:: What to produce ::
The answer should be the exact lines from the line containing "विद्वान मजिस्ट्रेट का" through the last line of the material below, with no pictures.

:: Study material ::
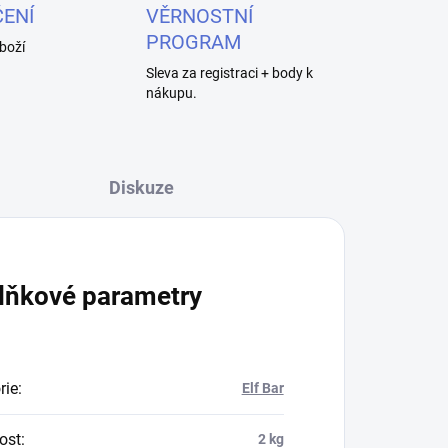
ENÍ
VĚRNOSTNÍ
PROGRAM
boží
Sleva za registraci + body k
nákupu.
Diskuze
lňkové parametry
rie
:
Elf Bar
ost
:
2 kg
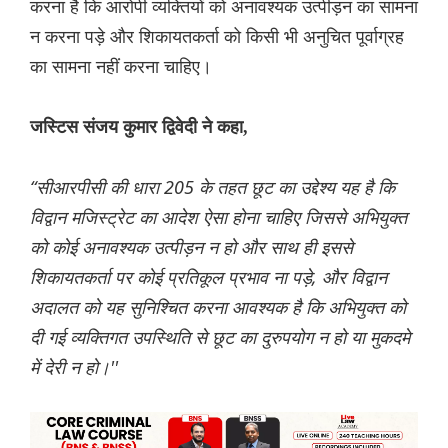
करना है कि आरोपी व्यक्तियों को अनावश्यक उत्पीड़न का सामना
न करना पड़े और शिकायतकर्ता को किसी भी अनुचित पूर्वाग्रह
का सामना नहीं करना चाहिए।
जस्टिस संजय कुमार द्विवेदी ने कहा,
“सीआरपीसी की धारा 205 के तहत छूट का उद्देश्य यह है कि
विद्वान मजिस्ट्रेट का आदेश ऐसा होना चाहिए जिससे अभियुक्त
को कोई अनावश्यक उत्पीड़न न हो और साथ ही इससे
शिकायतकर्ता पर कोई प्रतिकूल प्रभाव ना पड़े, और विद्वान
अदालत को यह सुनिश्चित करना आवश्यक है कि अभियुक्त को
दी गई व्यक्तिगत उपस्थिति से छूट का दुरुपयोग न हो या मुकदमे
में देरी न हो।''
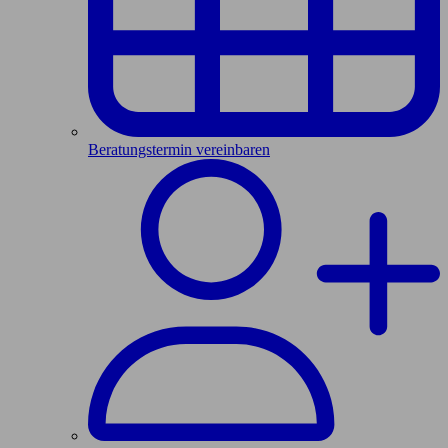
Beratungstermin vereinbaren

:: Written reply ::
विद्वान मजिस्ट्रेट का आदेश ऐसा होना चाहिए जिससे अभियुक्त
को कोई अनावश्यक उत्पीड़न न हो और साथ ही इससे
शिकायतकर्ता पर कोई प्रतिकूल प्रभाव ना पड़े, और विद्वान
अदालत को यह सुनिश्चित करना आवश्यक है कि अभियुक्त को
दी गई व्यक्तिगत उपस्थिति से छूट का दुरुपयोग न हो या मुकदमे
में देरी न हो।''
Beratungstermin vereinbaren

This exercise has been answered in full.